All operations operate on the linear memory (an array of ints) of the virtual machine with the exception of the 2 stacks, one for the stack operations, the other is the call stack. Hopefully i find a better way soon.

Currently the VM consists of:

  • Four general purpose registers: a, b, c and d. They serve no real reason because variables can do the same and there's no real tangible performance benefit (maybe a tiny, tiny one).
  • The instruction pointer register, which can be only manipulated by jmp*, the call and the ret operations. Otherwise it's incremented after every operation.
  • Main memory: just an array of integers. Currently, integers are the only data type. It's accessed through the load reg offs and save val offs operations or by defining and accessing variables denoted by the $ prefix.
    • Variables have to be defined by def $foo. def is not an operation, it gets translated to memory offsets during by the parser.
    • The address of a variable can be accessed by prefixing the variable name with an '@'. e.g. set a @foo stores the address of $foo in the a-register.
    • Memory offsets during parse time are zero-based. When loading the code the VM moves the memOffs (not accessible) to the position after the code. All memory accesses are relative to the memOffs. I'll probably change this to an absolute addressing scheme generated at the compile time.
    • There is no data section for constants yet.
    • Variables can't be preset with a certain value yet.
  • Stack: a simple stack, accessible through the push, pop and peek operations. Will turn that into a stack operating on the main memory asap.
  • CallStack: the call operation stores the current IP on the call stack. The ret operation pops it and resumes program execution at the next instruction.

Code generation

Parser

Parses valid program text (from a file, stream or string) into a program. One operation per line. Empty lines and everything after a # (comment) is discarded.

Program

A program consists of a list of operations with parameters in intermediate form, it's practically a simple AST.

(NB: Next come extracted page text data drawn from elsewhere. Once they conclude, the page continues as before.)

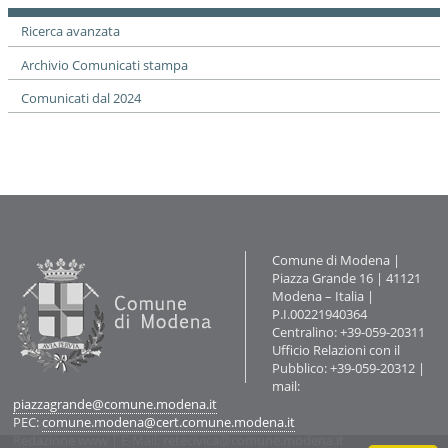
i
o
Ricerca avanzata
n
e
Archivio Comunicati stampa
Comunicati dal 2024
Contatti
Comune di Modena |
Piazza Grande 16 | 41121
Modena – Italia |
P.I.00221940364
Centralino: +39-059-20311
Ufficio Relazioni con il
Pubblico: +39-059-20312 |
mail:
piazzagrande@comune.modena.it
PEC:
comune.modena@cert.comune.modena.it
Redazione www
| E-Mail:
retecivica@comune.modena.it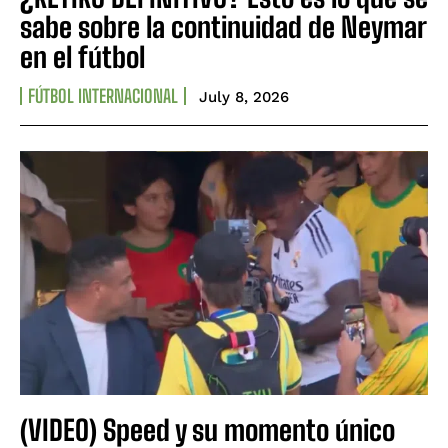
sabe sobre la continuidad de Neymar
en el fútbol
FÚTBOL INTERNACIONAL
July 8, 2026
(VIDEO) Speed y su momento único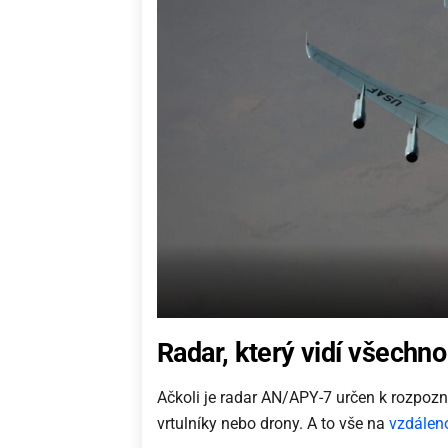
Radar, který vidí všechno
Ačkoli je radar AN/APY-7 určen k rozpozná
vrtulníky nebo drony. A to vše na
vzdálen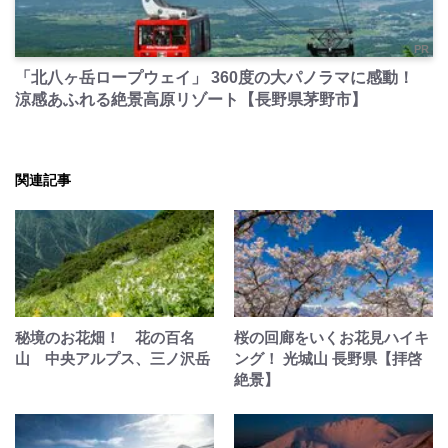
PR
「北八ヶ岳ロープウェイ」 360度の大パノラマに感動！
涼感あふれる絶景高原リゾート【長野県茅野市】
関連記事
秘境のお花畑！ 花の百名
桜の回廊をいくお花見ハイキ
山 中央アルプス、三ノ沢岳
ング！ 光城山 長野県【拝啓
絶景】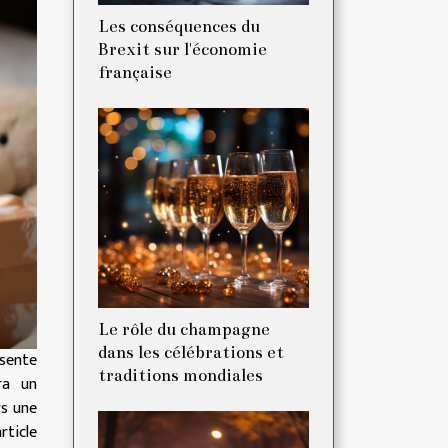
Les conséquences du
Brexit sur l'économie
française
Le rôle du champagne
dans les célébrations et
ésente
traditions mondiales
ra un
rs une
rticle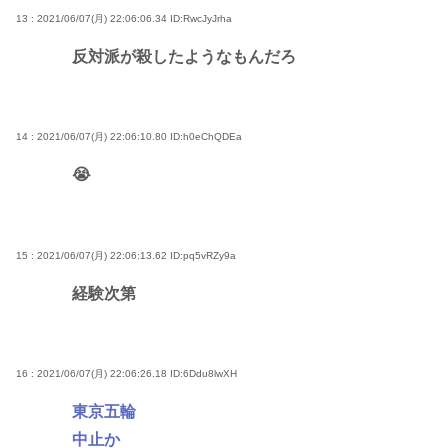
13 : 2021/06/07(月) 22:06:06.34
ID:RwcJyJrha
反対派が殺したようなもんだろ
14 : 2021/06/07(月) 22:06:10.80
ID:h0eChQDEa
😭
15 : 2021/06/07(月) 22:06:13.62
ID:pq5vRZy9a
経験次第
16 : 2021/06/07(月) 22:06:26.18
ID:6Ddu8lwXH
東京五輪
中止か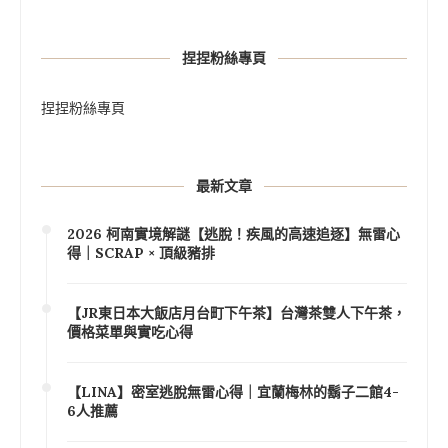
捏捏粉絲專頁
捏捏粉絲專頁
最新文章
2026 柯南實境解謎【逃脫！疾風的高速追逐】無雷心
得｜SCRAP × 頂級豬排
【JR東日本大飯店月台町下午茶】台灣茶雙人下午茶，
價格菜單與實吃心得
【LINA】密室逃脫無雷心得｜宜蘭梅林的鬍子二館4-
6人推薦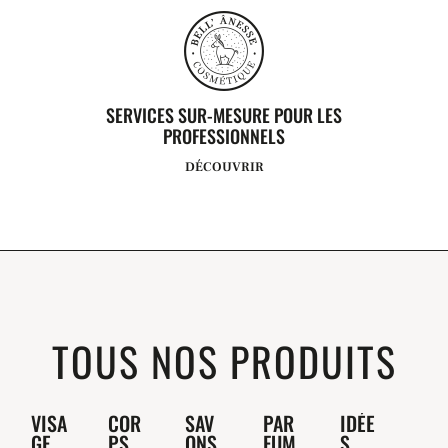
SERVICES SUR-MESURE POUR LES
PROFESSIONNELS
DÉCOUVRIR
TOUS NOS PRODUITS
VISA
COR
SAV
PAR
IDÉE
GE
PS
ONS
FUM
S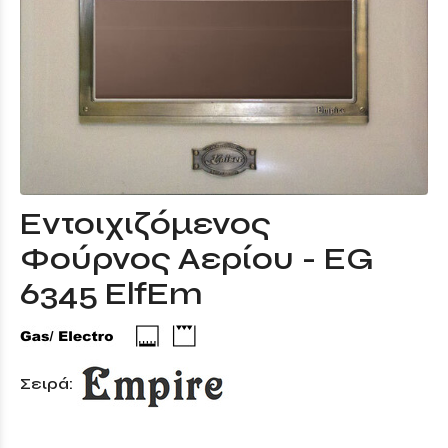
Εντοιχιζόμενος
Φούρνος Αερίου - EG
6345 ElfEm
Σειρά: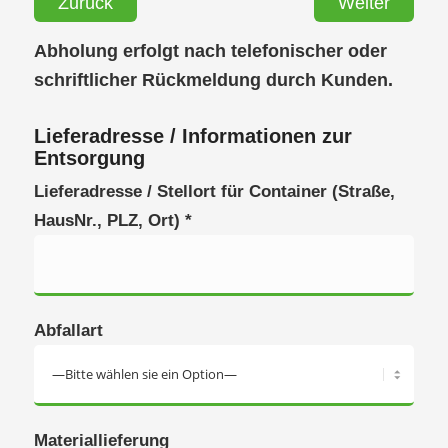
Zurück
Weiter
Abholung erfolgt nach telefonischer oder
schriftlicher Rückmeldung durch Kunden.
Lieferadresse / Informationen zur
Entsorgung
Lieferadresse / Stellort für Container (Straße,
HausNr., PLZ, Ort) *
Abfallart
Materiallieferung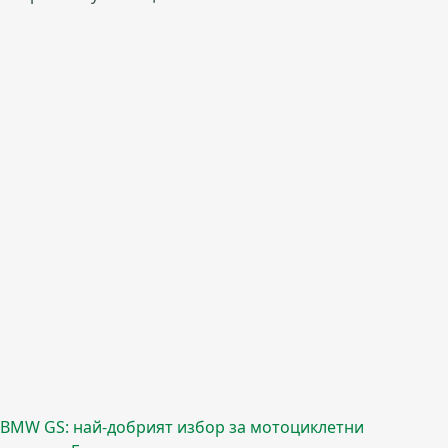
BMW GS: най-добрият избор за мотоциклетни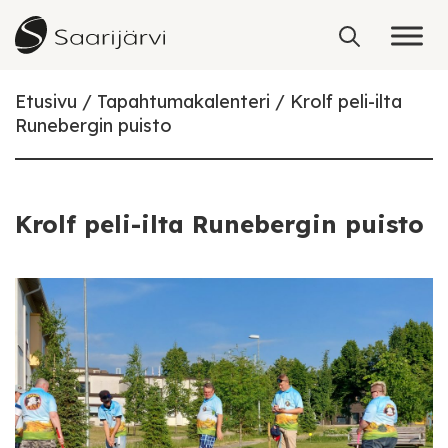
Skip to content
Etusivu
Tapahtumakalenteri
Krolf peli-ilta
Runebergin puisto
Krolf peli-ilta Runebergin puisto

Most operations have parameters which are either registers, constants, variables, variable offsets or labels.

Compiler & byte code format

The compiler turns the program into byte code. The byte code layout is

  1. int: OPCODE (i.e. 1 for SWP)
  2. int: type of first operand
  3. int: value of first operand
  4. int: type of second operand
  5. int: value of second operand ...

Operands

Types:

  • 0 = constant; value is the actual int value
  • 1 = register; value is 0 for register A, 1 for register B, ...
  • 2 = variable; value is the address of the variable
  • 3 = variable address; value is the address of the variable

This will be subject to change.

Program execution

The program is loaded into memory at offset 0 and the memOffs for variable addressing is set to the position after the code. Execution begins at 0 and will continue until

a. a res x operator is executed which halts execution and returns the value of x. a. or an error occurs (invalid byte code, out of memory access, ...).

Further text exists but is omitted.